With the fact that he began drugs at such an early age, he realized that he should do something before he would lose his life.

Jeff Hatch

The former NFL lineman wanted to make a change in the organization. Back in 2017, Hatch said that as a former drug dependent, he would like NFL to “step up with a comprehensive substance abuse treatment program for ex-players.”

He shared that with the “excruciating pain,” players resort to prescription painkillers to relieve them. At present, Hatch makes his advocacy known by being the marketing director of Granite Recovery Centers.

Terry Tautolo

The former NFL linebacker revealed that his drug addiction caused him to become homeless. Back in 2012, the San Francisco 49ers hard hitter was found homeless after retiring from NFL and having had concussions. He would be seen at times fixing bikes by hand.

Two years after, he was finally on his road to recovery with the help of his ex-teammates and coach. They helped him live a decent life once again, away from the Los Angeles freeway tunnel.

Shane Olivea

The San Diego Chargers past player admitted to having used Vicodin excessively.

"At my height on Vicodin, I would take 125 a day," he said. "It got to the point I would take a pile of 15 Vicodin and would have to take them with chocolate milk. If I did it with water or Gatorade, I'd throw it up."

After having been drug-free, Olivea’s desire these days is to save those who would fall into “similar pitfalls.”

Ryan O'Callaghan

While he shared that it was difficult to hide his real sexual orientation, he found football as the answer. With the excruciating pain he experienced, because of his injuries and hiding his real sexual orientation, he excessively took painkillers.

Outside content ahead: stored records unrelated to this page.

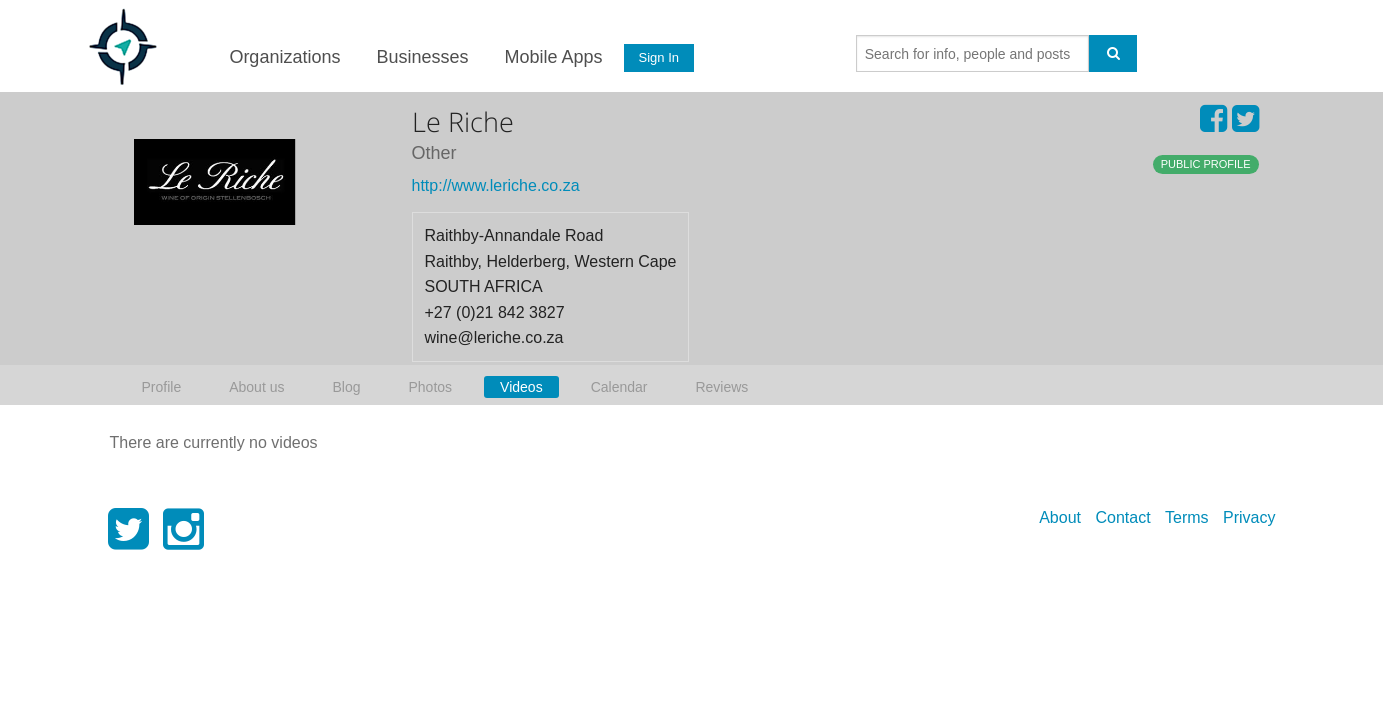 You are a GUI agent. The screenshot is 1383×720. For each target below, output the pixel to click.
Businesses (422, 57)
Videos (521, 387)
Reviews (721, 387)
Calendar (619, 387)
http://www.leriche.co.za (496, 185)
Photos (430, 387)
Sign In (658, 57)
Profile (162, 387)
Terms (1187, 517)
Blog (346, 387)
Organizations (284, 57)
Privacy (1249, 517)
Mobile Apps (553, 57)
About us (256, 387)
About (1060, 517)
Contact (1122, 517) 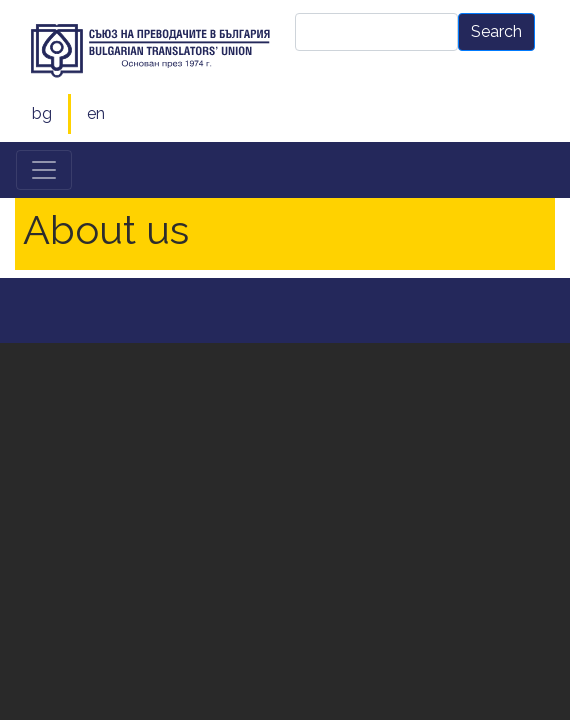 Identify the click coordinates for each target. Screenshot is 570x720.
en (96, 113)
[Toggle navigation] (44, 170)
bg (42, 113)
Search (496, 31)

After coming out, though, the former New England Patriots and Kansas City Chiefs player is now feeling better.

"It's not always easy being honest, but I can tell you it's much easier and more enjoyable being yourself and not living a lie,” the NFL player concluded about his drug addiction journey.

While these football players can certainly afford the privacy offered by luxury alcohol rehab centers, that privacy comes with a cost. However, there are thousands of treatment centers out there that are affordable although they offer standard services and accommodations.